You mentioned in a comment on myklbykl's answer that you include mix-in ingredients like sun-dried tomatoes, jalapenos, and cheddar, which sounds delicious! However, that also means that you will have more overall moisture and more starting points for mold to take hold than you would when making a plain bread. That could be contributing to the faster molding. As I'm sure you know if you left cheddar or jalapenos out at room temperature they would fairly quickly spoil and grow moldy.
This may or may not be something you can change given your baking style, but you could experiment with drying out those ingredients somewhat before baking to reduce their final moisture content.
As another experiment to determine if those ingredients are in fact part of the mold problem you could try making two loaves at the same time, one with the extras, and one without. Then store them the same way and see how long each takes to mold. I would suggest that method (which is a simplified type of the scientific method) when testing different recipes.

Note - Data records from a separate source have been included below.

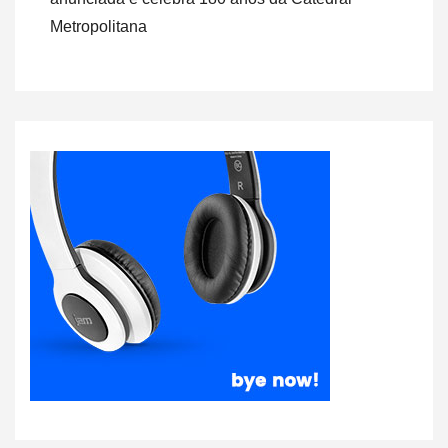
Metropolitana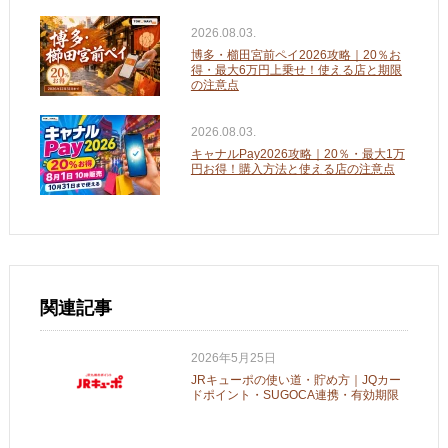
2026.08.03.
博多・櫛田宮前ペイ2026攻略｜20％お
得・最大6万円上乗せ！使える店と期限
の注意点
2026.08.03.
キャナルPay2026攻略｜20％・最大1万
円お得！購入方法と使える店の注意点
関連記事
2026年5月25日
JRキューポの使い道・貯め方｜JQカー
ドポイント・SUGOCA連携・有効期限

You will only know if something like ascorbic acid makes a difference in the shelf life and flavor if you are comparing it directly with a control (meaning a loaf that is done your normal way)
Hang a big sign over your stall saying "Artisan bread has no additives. If it had all the chemicals in it that supermarket bread does, it would last as long. But you don't want the chemicals, do you? So eat it while it's delicious!"
This is something which just needs consumers educating about what proper bread is like. It should last two days, kept in a box, but it won't be as good the second day. If you go to France, bread is something you buy fresh every day, and that's just how it works. And that's why French bread is the best in the world, because their customers know what it should taste like.
Bread does freeze well though. Your customers could easily put the loaf in the freezer as soon as they get back, and it'll last for months (or until it gets eaten). I tend to make rolls instead of loaves, because it's very convenient to bag them and freeze them. Then for lunches I can just defrost a couple at a time.
UV kills spores and airborne microbes. I wondered - has it ever been studied for preventing bread mold? Yes!
But according to the folks at InventGeek, it actually does its job, increasing the shelf life of bread by about 50%, and preventing any mold from growing on the exterior of the bread (it may still grow inside, however).
Germicidal UV lights are available off the shelf. Or were; maybe in the days of covid they have all been bought. In any case, you could make a UV bread chest that you bring to the farmers market. Opening it would be like opening a box containing kryptonite, or the trunk of that car in Repo Man.
Does being German qualify me to give an answer here? ;-).
I recently wanted to buy a specific bread at our local organic artisanal bakery. The clerk said "I'll happily sell it to you but be aware that it has a shorter shelf life than the other breads because it is not a sour dough bread but a pure yeast dough."
Most whole grain and other non-white breads sold here in artisanal bakeries are sour dough breads made in a lengthy and multi-stage process involving a sourdough starter. The resulting acidity results in a bread which has a longer shelf life (maybe 4 days at room temperature) than bread which has been baked just with yeast.
Another detail which may be surprising to Americans is that even pre-sliced industrial bread in plastic bags here usually does not contain preservatives. This is true even for sliced toast bread, which, I suppose, is not a sour dough bread. It still has a shelf life of two weeks or so at room temperature. (The shelf life is reduced to a few days once the bag is opened, probably introducing mold (spores) into the bag.)
I suppose that this is achieved by packaging the bread in a clean environment at 60 centigrades (140 Fahrenheit) or higher, resulting in a pasteurized product. In particular, some mold spores will still be present, but not many live cells. The packaging of such bread is an airtight plastic bag which makes it impossible to retain a crunch crust. You could try experimenting with packaging materials which keep micro-organisms out but are somewhat vapor-permeable, preserving some of the crispness. After all, you are not aiming at 2 weeks but perhaps at a shelf life of 4 or 5 days. I have seen paper bread packaging which has intermittent plastic stripes, reducing the loss of water vapor over time.